The apparent demise of the high street record store HMV has triggered a whirlpool of personal emotions, not dissimilar, I imagine, to those experienced by Nipper the dog, the company's iconic trademark appropriated from an original painting by artist Francis Barraud.

Barraud's vision depicts a Jack Russell listening intently to 'his master's voice' played on a phonograph. With added poignancy, some suggest both sit atop a coffin, Nipper a demonstrable picture of loyalty and melancholy.

Although I could never show quite such sentiment towards what was, after all, another profit making corporation, its passing does, nonetheless, compel me to contemplate the passing of my own misspent youth and a period in time to which I feel I very much belonged.

If it's not that HMV going into administration makes me feel old, then, at least, it makes me feel no longer young, confused by the implications of a new era of music consumption seeming to threaten that which I most loved about the popular music world in the first place.

For all the sins of Virgin, Our Price and others, HMV was the last, ubiquitous bastion of music on the high street, the final totem of a time not solely about the music alone but about the experience of falling in love with bands and what they represent. We still have independent record stores, of course, but perhaps never again will the wider public appreciate that special environment in which to immerse oneself in something 'other'.

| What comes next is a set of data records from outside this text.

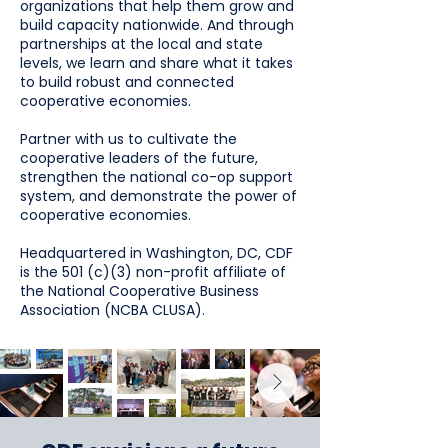
organizations that help them grow and
build capacity nationwide. And through
partnerships at the local and state
levels, we learn and share what it takes
to build robust and connected
cooperative economies.
Partner with us to cultivate the
cooperative leaders of the future,
strengthen the national co-op support
system, and demonstrate the power of
cooperative economies.
Headquartered in Washington, DC, CDF
is the 501 (c)(3) non-profit affiliate of
the National Cooperative Business
Association (NCBA CLUSA).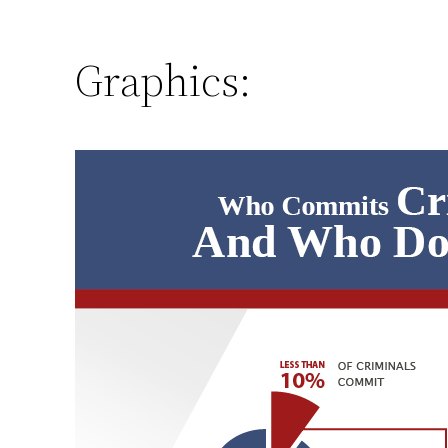
Graphics: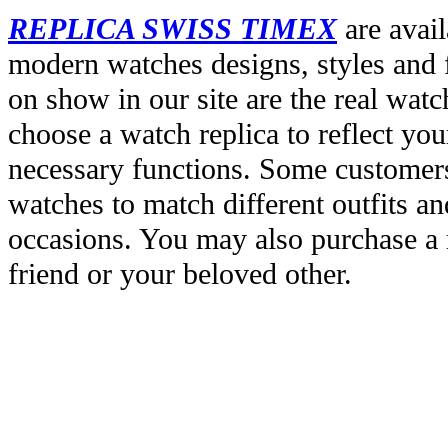
REPLICA SWISS TIMEX
are avail
modern watches designs, styles and f
on show in our site are the real wat
choose a watch replica to reflect you
necessary functions. Some customers
watches to match different outfits an
occasions. You may also purchase a r
friend or your beloved other.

At the same time, I realise I may need to simply accept that fact. I find myself raging against a drift into lazy nostalgia, of thinking yester-year was unanimously better than now, disproved by nothing more than the fact that, despite all I've said, I actually can't even remember the last time I purchased a record from HMV!

I was going to write a fuller treatise on the theme until I came across the piece from which the opening quote of this blog is taken. Written by Guardian columnist Stuart Jeffries, it says all I want to say, including how, of all the high street names lost in this recession, the departure of HMV from our national conscience strikes harder to our hearts due to the emotive pull of music in all our lives.

Omnipresent access to music online is a wonderful thing and perhaps someone soon will fully utilise all the new opportunities for artistic expression it may afford the modern music artist. Yet, I see no signs of it to date and in the mean time such a wealth of music at my fingertips feels as much an inhibitor as an enabler.

Could it be I prefer less choice? Or is it that I've never loved 'music' just for the music itself but for something much, much more? Something the faceless, commitment free download of bytes of data can't help but undermine?